Monday, August 8, 2011

Wand Tension ?

I've been looking around for some insight on wand tension but I'm not having much luck. Specifically, how much wand tension should I be using for different wind conditions, upwind vs. downwind, flat water vs. waves. How much tension is too much/too little. Anyone have the answer to these questions?

5 comments:

phillippe oligario said...

Hi Bob,

To summarise loosely:

Flat water = minimal tension
Choppy seas = more tension

The idea being that if the wand is clear of the water, you want it to shoot forward as quickly as possible which in turn will drive the flap up and bring the boat back down.

If you've got a smooth control system you shouldn't need too much tension to make the wand shoot forward.

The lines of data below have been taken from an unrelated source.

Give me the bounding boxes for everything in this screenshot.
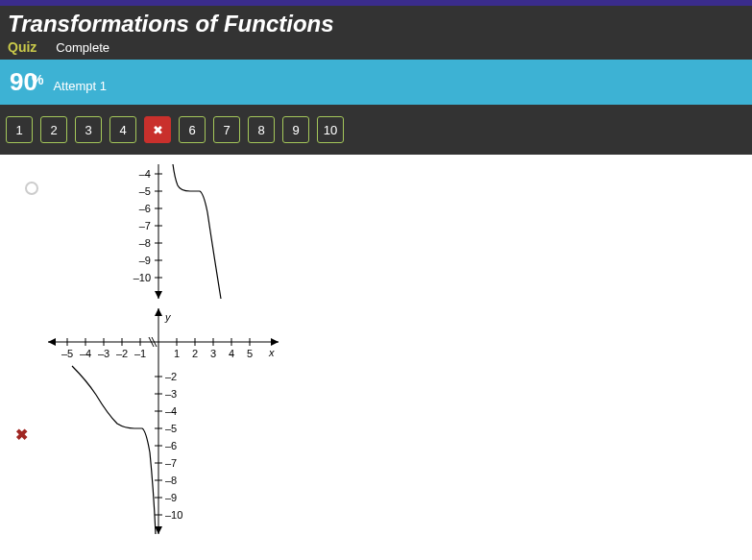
- score-percent: %: [32, 72, 43, 87]
- question-btn-9[interactable]: 9: [282, 116, 309, 143]
- x-tick-3: 3: [210, 348, 216, 359]
- x-tick-4: 4: [229, 348, 234, 359]
- score-bar: 90% Attempt 1: [0, 60, 752, 105]
- curve-2: [72, 366, 156, 534]
- y-tick-5: –5: [139, 185, 151, 197]
- x-label: x: [268, 347, 275, 358]
- question-btn-8[interactable]: 8: [248, 116, 275, 143]
- graph-2-svg: y x –5 –4 –3 –2 –1 1 2: [38, 304, 288, 544]
- x-tick-n1: –1: [134, 348, 146, 359]
- x-axis-arrow-left: [48, 338, 56, 346]
- y-tick-6: –6: [139, 203, 151, 214]
- question-btn-1[interactable]: 1: [6, 116, 33, 143]
- x-tick-n2: –2: [116, 348, 128, 359]
- score-wrapper: 90%: [10, 67, 43, 97]
- subtitle-row: Quiz Complete: [8, 39, 744, 55]
- answer-radio-1[interactable]: [25, 182, 38, 195]
- y2-tick-10: –10: [165, 509, 182, 521]
- question-btn-10[interactable]: 10: [317, 116, 344, 143]
- curve-1: [173, 164, 221, 299]
- y2-tick-7: –7: [165, 457, 177, 469]
- wrong-mark-icon: ✖: [15, 426, 28, 444]
- x-axis-arrow-right: [271, 338, 279, 346]
- x-tick-n4: –4: [80, 348, 91, 359]
- question-nav: 1 2 3 4 ✖ 6 7 8 9 10: [0, 105, 752, 155]
- page-title: Transformations of Functions: [8, 11, 744, 37]
- answer-left-col: ✖: [0, 164, 38, 544]
- y2-tick-4: –4: [165, 405, 177, 417]
- graph-option-1[interactable]: –4 –5 –6 –7 –8 –9 –10: [38, 164, 288, 304]
- y-tick-8: –8: [139, 237, 151, 249]
- complete-label: Complete: [56, 40, 109, 55]
- y-label: y: [164, 311, 172, 323]
- y-tick-9: –9: [139, 255, 151, 266]
- attempt-label: Attempt 1: [53, 79, 107, 93]
- question-btn-7[interactable]: 7: [213, 116, 240, 143]
- graph-option-2[interactable]: y x –5 –4 –3 –2 –1 1 2: [38, 304, 288, 544]
- y2-tick-5: –5: [165, 423, 177, 434]
- graph-1-svg: –4 –5 –6 –7 –8 –9 –10: [38, 164, 288, 304]
- x-tick-1: 1: [174, 348, 180, 359]
- question-btn-5-wrong[interactable]: ✖: [144, 116, 171, 143]
- y-axis-arrow: [155, 291, 162, 299]
- y-axis-arrow-up: [155, 308, 162, 316]
- title-bar: Transformations of Functions Quiz Comple…: [0, 6, 752, 60]
- y-tick-10: –10: [133, 272, 151, 283]
- question-btn-2[interactable]: 2: [40, 116, 67, 143]
- content-area: ✖ –4 –5 –6 –7 –8 –9 –: [0, 155, 752, 553]
- quiz-label: Quiz: [8, 39, 36, 55]
- y2-tick-6: –6: [165, 440, 177, 451]
- x-tick-n3: –3: [98, 348, 109, 359]
- x-tick-n5: –5: [61, 348, 73, 359]
- question-btn-3[interactable]: 3: [75, 116, 102, 143]
- y2-tick-8: –8: [165, 475, 177, 486]
- y2-tick-2: –2: [165, 371, 177, 382]
- y2-tick-9: –9: [165, 492, 177, 503]
- y-tick-4: –4: [139, 168, 151, 180]
- question-btn-6[interactable]: 6: [179, 116, 206, 143]
- graphs-column: –4 –5 –6 –7 –8 –9 –10: [38, 164, 288, 544]
- x-tick-5: 5: [247, 348, 253, 359]
- question-btn-4[interactable]: 4: [109, 116, 136, 143]
- y-tick-7: –7: [139, 220, 151, 231]
- x-tick-2: 2: [192, 348, 198, 359]
- y2-tick-3: –3: [165, 388, 177, 400]
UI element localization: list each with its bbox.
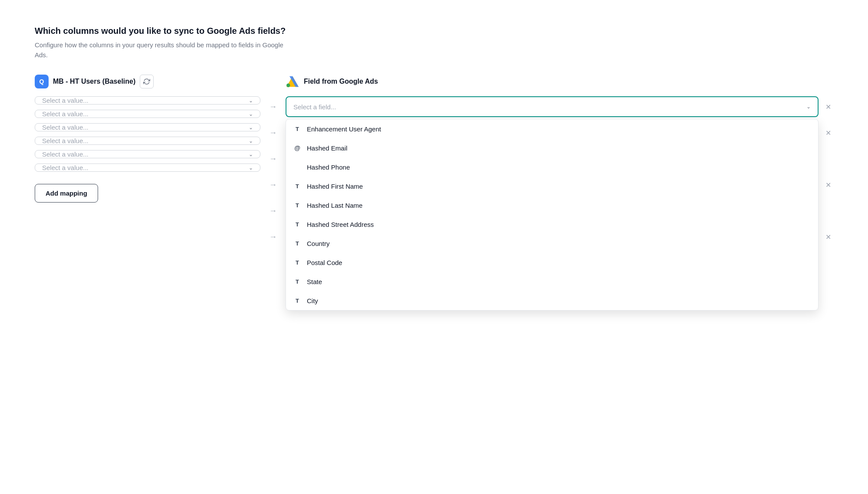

I'm not an authority on this and I'm sure there are many better informed sailors out there that can be more precise?

Cheers,

Phil

Unknown said...

Flat water I don't use any bungee at all. Waves as Phil says!

Limbic Candy said...

Just tie off the bungee with a rolling hitch or run it through a small cleat? What diameter?

thoughts, please...


John

Bob Abelin said...

Thanks for the info guys. That's kind of what I was guessing, but its nice to get some confirmation. I'm using a fairly large bungee that is cleated next to mast. I only pull it about 6-8" when sailing.

Foiler Town USA said...

If the chops up and you need to lower the boat to prevent crashing out of waves and fipping then,
1 More wand elastic tension. Its sensitive so no point hauling on tons, also I use real light elastic 2mm. Think of this as making flap move faster so quicker reaction time.
2 Increase gearing so flap reacts with greater range to wand movement ie flap has great "authority" over altitude of boat.

To go fast you need to be as high as possible with flap going as slow and with as litle range as possible, so you need to get used to skating on the edge of control.